The customer requested that scanning be implemented through a proxy to effectively manage network traffic and IP addresses involved in vulnerability scanning. Although we could comply with this request, the efficiency of the process will be significantly reduced due to the use of proxies.

Through the crowdsourced security program, the company received numerous valuable reports and identified a large number of vulnerabilities across multiple severity levels.

Remediation efforts were prioritized for critical risk areas related to data queries, access control, and authorization, thereby contributing to the overall security of the system.
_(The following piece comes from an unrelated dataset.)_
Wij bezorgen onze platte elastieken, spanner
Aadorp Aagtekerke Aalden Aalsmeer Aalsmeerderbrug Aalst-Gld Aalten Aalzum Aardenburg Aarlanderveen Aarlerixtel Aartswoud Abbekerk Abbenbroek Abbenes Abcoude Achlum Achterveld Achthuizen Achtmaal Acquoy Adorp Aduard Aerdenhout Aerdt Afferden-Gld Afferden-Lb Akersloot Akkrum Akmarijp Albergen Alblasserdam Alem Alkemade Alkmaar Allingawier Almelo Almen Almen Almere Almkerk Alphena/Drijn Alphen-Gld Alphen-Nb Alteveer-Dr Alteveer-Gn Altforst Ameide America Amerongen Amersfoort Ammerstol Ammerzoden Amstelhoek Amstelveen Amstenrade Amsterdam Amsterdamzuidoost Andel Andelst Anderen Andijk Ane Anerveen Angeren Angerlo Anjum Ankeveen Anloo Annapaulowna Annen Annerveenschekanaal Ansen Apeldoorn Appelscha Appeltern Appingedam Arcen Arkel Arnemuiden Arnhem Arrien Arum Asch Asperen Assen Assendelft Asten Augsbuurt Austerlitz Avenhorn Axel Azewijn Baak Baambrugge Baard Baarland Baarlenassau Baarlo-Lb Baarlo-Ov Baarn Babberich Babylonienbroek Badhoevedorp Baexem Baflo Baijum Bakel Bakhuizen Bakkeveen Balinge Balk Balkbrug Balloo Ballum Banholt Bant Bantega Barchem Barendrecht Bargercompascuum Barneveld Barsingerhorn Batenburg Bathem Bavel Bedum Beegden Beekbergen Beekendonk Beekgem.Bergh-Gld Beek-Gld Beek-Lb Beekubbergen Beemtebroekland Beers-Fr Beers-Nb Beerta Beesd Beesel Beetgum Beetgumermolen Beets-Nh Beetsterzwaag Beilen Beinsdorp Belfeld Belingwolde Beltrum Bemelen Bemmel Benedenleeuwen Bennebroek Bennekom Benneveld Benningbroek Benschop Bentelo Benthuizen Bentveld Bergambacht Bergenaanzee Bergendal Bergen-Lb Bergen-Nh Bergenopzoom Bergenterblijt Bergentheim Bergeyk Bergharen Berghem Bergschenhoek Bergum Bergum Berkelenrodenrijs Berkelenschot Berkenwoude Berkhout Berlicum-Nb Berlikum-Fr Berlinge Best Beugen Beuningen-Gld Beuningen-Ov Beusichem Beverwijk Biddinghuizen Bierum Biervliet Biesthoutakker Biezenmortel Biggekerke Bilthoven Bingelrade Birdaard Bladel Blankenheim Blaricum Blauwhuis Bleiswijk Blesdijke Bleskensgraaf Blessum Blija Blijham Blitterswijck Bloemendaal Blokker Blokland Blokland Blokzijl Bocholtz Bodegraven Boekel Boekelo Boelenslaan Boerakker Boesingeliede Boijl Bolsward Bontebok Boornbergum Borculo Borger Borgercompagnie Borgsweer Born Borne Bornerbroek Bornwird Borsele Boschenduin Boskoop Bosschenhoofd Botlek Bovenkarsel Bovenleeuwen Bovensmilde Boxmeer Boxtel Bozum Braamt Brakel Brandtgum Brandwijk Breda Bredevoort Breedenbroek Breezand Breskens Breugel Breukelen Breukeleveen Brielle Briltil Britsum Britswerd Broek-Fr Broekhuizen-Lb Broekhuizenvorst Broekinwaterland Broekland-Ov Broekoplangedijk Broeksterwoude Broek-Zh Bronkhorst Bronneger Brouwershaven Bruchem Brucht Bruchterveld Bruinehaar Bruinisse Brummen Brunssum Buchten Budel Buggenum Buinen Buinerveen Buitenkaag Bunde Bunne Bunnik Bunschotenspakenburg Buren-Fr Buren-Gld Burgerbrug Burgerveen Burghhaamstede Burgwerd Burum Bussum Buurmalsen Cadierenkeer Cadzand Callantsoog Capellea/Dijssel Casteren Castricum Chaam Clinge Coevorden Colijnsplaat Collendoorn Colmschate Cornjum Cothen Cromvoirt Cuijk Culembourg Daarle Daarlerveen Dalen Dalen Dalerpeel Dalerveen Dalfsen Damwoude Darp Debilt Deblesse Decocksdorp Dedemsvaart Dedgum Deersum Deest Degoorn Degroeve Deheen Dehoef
From a financial perspective, Antsomi was able to optimize costs significantly by avoiding the need to hire an internal security team. This not only provided greater cost flexibility but also enabled the company to manage cash flow more effectively through fixed-cost planning.
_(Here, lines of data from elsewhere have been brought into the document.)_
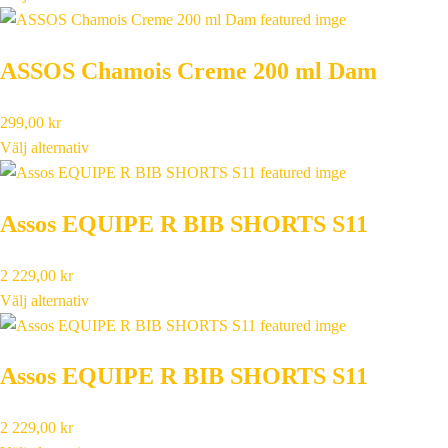
ASSOS Chamois Creme 200 ml Dam
299,00
kr
Välj alternativ
Assos EQUIPE R BIB SHORTS S11
2 229,00
kr
Välj alternativ
Assos EQUIPE R BIB SHORTS S11
2 229,00
kr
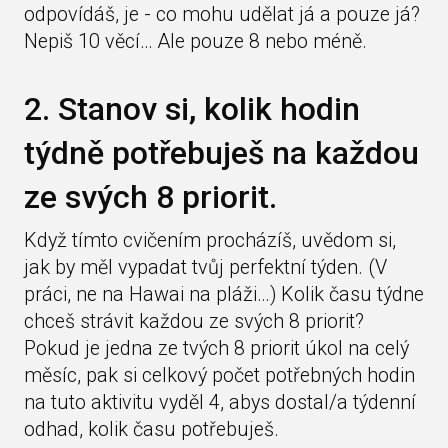
odpovídáš, je - co mohu udělat já a pouze já?
Nepiš 10 věcí… Ale pouze 8 nebo méně.
2. Stanov si, kolik hodin
týdně potřebuješ na každou
ze svých 8 priorit.
Když tímto cvičením procházíš, uvědom si,
jak by měl vypadat tvůj perfektní týden. (V
práci, ne na Hawai na pláži…) Kolik času týdne
chceš strávit každou ze svých 8 priorit?
Pokud je jedna ze tvých 8 priorit úkol na celý
měsíc, pak si celkový počet potřebných hodin
na tuto aktivitu vyděl 4, abys dostal/a týdenní
odhad, kolik času potřebuješ.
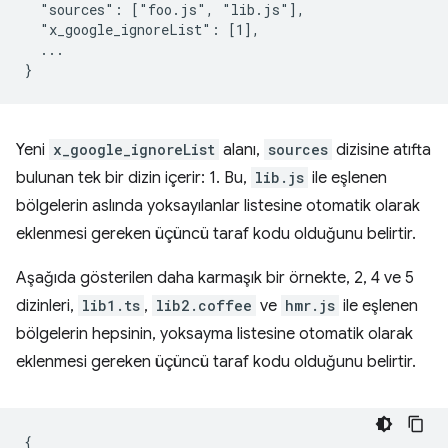
  "sources": ["foo.js", "lib.js"],

  "x_google_ignoreList": [1],

  ...

Yeni
x_google_ignoreList
alanı,
sources
dizisine atıfta
bulunan tek bir dizin içerir: 1. Bu,
lib.js
ile eşlenen
bölgelerin aslında yoksayılanlar listesine otomatik olarak
eklenmesi gereken üçüncü taraf kodu olduğunu belirtir.
Aşağıda gösterilen daha karmaşık bir örnekte, 2, 4 ve 5
dizinleri,
lib1.ts
,
lib2.coffee
ve
hmr.js
ile eşlenen
bölgelerin hepsinin, yoksayma listesine otomatik olarak
eklenmesi gereken üçüncü taraf kodu olduğunu belirtir.
{
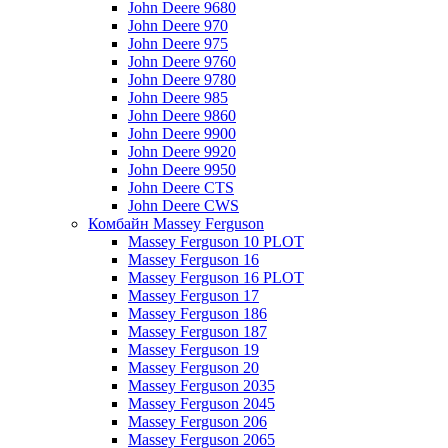
John Deere 9680
John Deere 970
John Deere 975
John Deere 9760
John Deere 9780
John Deere 985
John Deere 9860
John Deere 9900
John Deere 9920
John Deere 9950
John Deere CTS
John Deere CWS
Комбайн Massey Ferguson
Massey Ferguson 10 PLOT
Massey Ferguson 16
Massey Ferguson 16 PLOT
Massey Ferguson 17
Massey Ferguson 186
Massey Ferguson 187
Massey Ferguson 19
Massey Ferguson 20
Massey Ferguson 2035
Massey Ferguson 2045
Massey Ferguson 206
Massey Ferguson 2065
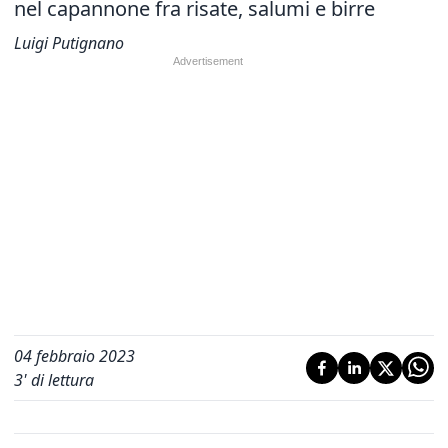
nel capannone fra risate, salumi e birre
Luigi Putignano
04 febbraio 2023
3
' di lettura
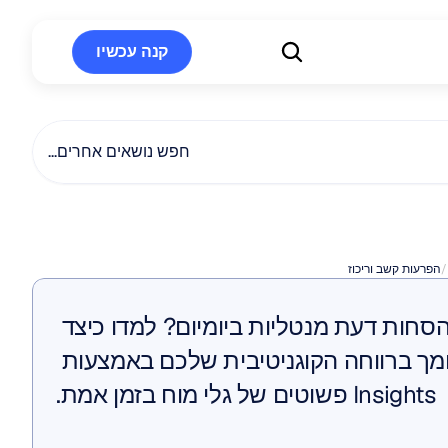
קנה עכשיו
קנה עכשיו
חפש נושאים אחרים...
וביצועי
ADHD
/
הפרעות קשב וריכוז
מתמודדים עם הסחות דעת מנטליות ביומיום? למדו כיצד 
Brainwear תומך ברווחה הקוגניטיבית שלכם באמצעות 
Insights פשוטים של גלי מוח בזמן אמת.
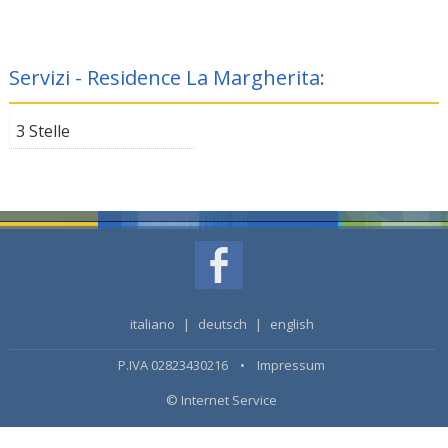
Servizi - Residence La Margherita:
3 Stelle
italiano
|
deutsch
|
english
P.IVA 02823430216 •
Impressum
© Internet Service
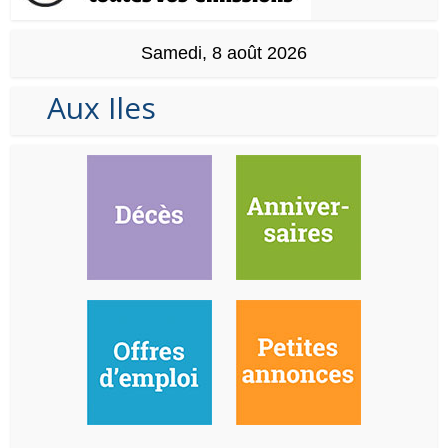
Samedi, 8 août 2026
Aux Iles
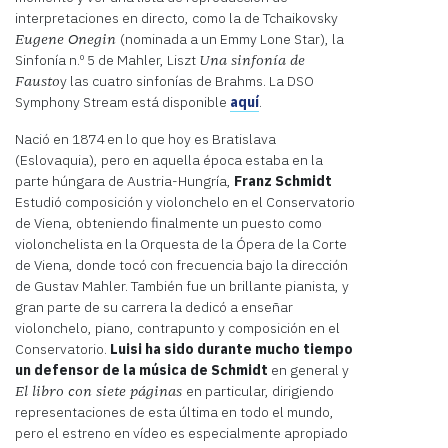
interpretaciones en directo, como la de Tchaikovsky
(nominada a un Emmy Lone Star), la
Eugene Onegin
Sinfonía n.º 5 de Mahler, Liszt
Una sinfonía de
y las cuatro sinfonías de Brahms. La DSO
Fausto
Symphony Stream está disponible
aquí
.
Nació en 1874 en lo que hoy es Bratislava
(Eslovaquia), pero en aquella época estaba en la
parte húngara de Austria-Hungría,
Franz Schmidt
Estudió composición y violonchelo en el Conservatorio
de Viena, obteniendo finalmente un puesto como
violonchelista en la Orquesta de la Ópera de la Corte
de Viena, donde tocó con frecuencia bajo la dirección
de Gustav Mahler. También fue un brillante pianista, y
gran parte de su carrera la dedicó a enseñar
violonchelo, piano, contrapunto y composición en el
Conservatorio.
Luisi ha sido durante mucho tiempo
un defensor de la música de Schmidt
en general y
en particular, dirigiendo
El libro con siete páginas
representaciones de esta última en todo el mundo,
pero el estreno en vídeo es especialmente apropiado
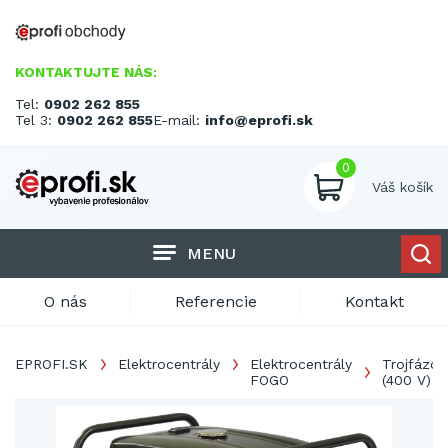
KONTAKTUJTE NÁS:
Tel:
0902 262 855
Tel 3:
0902 262 855
E-mail:
info@eprofi.sk
0
Váš košík
MENU
O nás
Referencie
Kontakt
EPROFI.SK
Elektrocentrály
Elektrocentrály
Trojfázov
FOGO
(400 V)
At the same time, Antsomi’s operational efficiency improved considerably. With deep expertise and extensive experience in cybersecurity, CyStack not only helped Antsomi address issues effectively but also provided innovative solutions and ensured the highest possible level of system security.
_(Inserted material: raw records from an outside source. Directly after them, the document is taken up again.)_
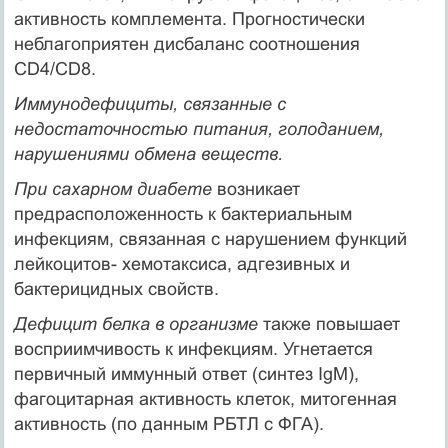
активность комплемента. Прогностически
неблагоприятен дисбаланс соотношения
CD4/CD8.
Иммунодефициты, связанные с
недостаточностью питания, голоданием,
нарушениями обмена веществ.
При сахарном диабете
возникает
предрасположенность к бактериальным
инфекциям, связанная с нарушением функций
лейкоцитов- хемотаксиса, адгезивных и
бактерицидных свойств.
Дефицит белка в организме
также повышает
восприимчивость к инфекциям. Угнетается
первичный иммунный ответ (синтез IgM),
фагоцитарная активность клеток, митогенная
активность (по данным РБТЛ с ФГА).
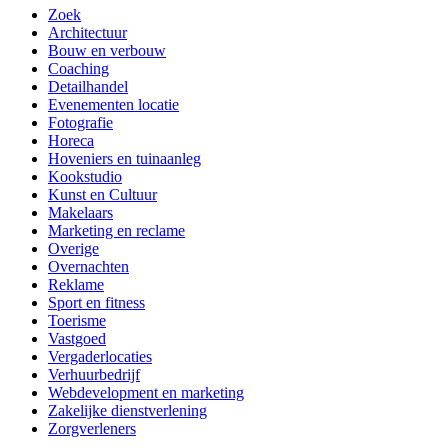
+
Zoek
Architectuur
−
Bouw en verbouw
Coaching
Detailhandel
Evenementen locatie
Fotografie
Horeca
Hoveniers en tuinaanleg
Kookstudio
Kunst en Cultuur
Makelaars
Marketing en reclame
Overige
Overnachten
Reklame
Sport en fitness
Toerisme
Vastgoed
Vergaderlocaties
Verhuurbedrijf
Webdevelopment en marketing
Zakelijke dienstverlening
Zorgverleners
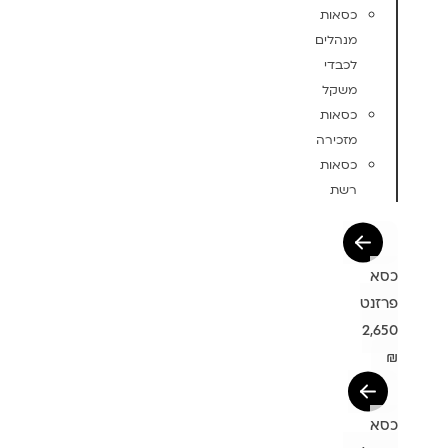
כסאות
מנהלים
לכבדי
משקל
כסאות
מזכירה
כסאות
רשת
כסא
פרזנט
2,650
₪
כסא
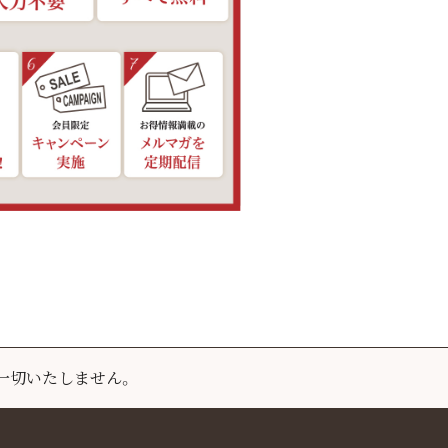
一切いたしません。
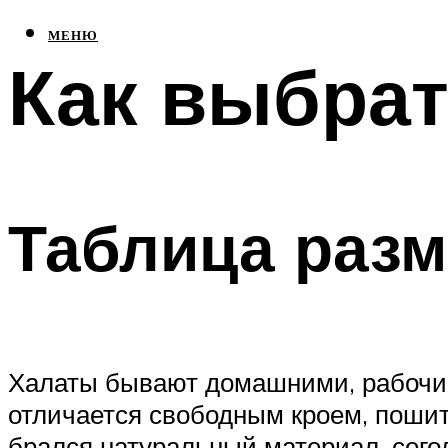
МЕНЮ
Как выбрат
Таблица разм
Халаты бывают домашними, рабочим
отличается свободным кроем, пошит
брался натуральный материал, сего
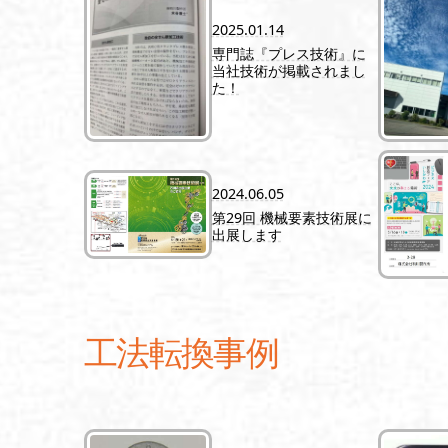
2025.01.14
専門誌『プレス技術』に
当社技術が掲載されまし
た！
2024.06.05
第29回 機械要素技術展に
出展します
工法転換事例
The success of this project would not be possible without strong support from our Business Development and Security Engineering teams. These two teams have played an important role, collaborating to ensure the stable and safe development of Antsomi.

Business Development Team:

• Work with the internal security team to advise on appropriate solutions to ensure comprehensive security for Antsomi.
• Submit reports on time to notify discovered vulnerabilities.

Security Engineering Team:

• Evaluate the severity of each vulnerability, thereby giving priority to remediation, helping Antsomi optimize the vulnerability remediation process and minimize security risks.
• Consulting on design changes and solutions for system-wide vulnerabilities.
• Re-evaluate the fixed vulnerability thoroughly, and find all measures to bypass it before concluding that the vulnerability has been completely fixed.

CyStack is a cybersecurity company based in Vietnam since 2017. We offer comprehensive solutions, including testing, security consulting, and managed services. With over 200 businesses and 20,000 users around the world, we are recognized as a trusted partner for organizations and a strong leading firm in cybersecurity research and development.

For more information, please visit: https://cystack.net/

“Investing in system security is of utmost importance for every business in today’s digital age. We have early recognized that this is a critical factor that cannot be taken lightly in our business development.” – Mr. Bach Quang Bao Toan, Co-Founder & CTO of Antsomi CDP 365 & Ants Programmatic.

“Although we have not experienced any security incidents in the past, we prioritize prevention over problem-solving. Security is our top priority to stay one step ahead of hacker attacks.” – Mr. Bach Quang Bao Toan, Co-Founder & CTO of Antsomi CDP 365 & Ants Programmatic.

“In the past, we have tried several other security solutions but did not achieve the expected results. However, CyStack has truly impressed us with the exceptional quality of service and the enthusiastic support provided by its team of professionals.” – Mr. Bach Quang Bao Toan, Co-Founder & CTO of Antsomi CDP 365 & Ants Programmatic.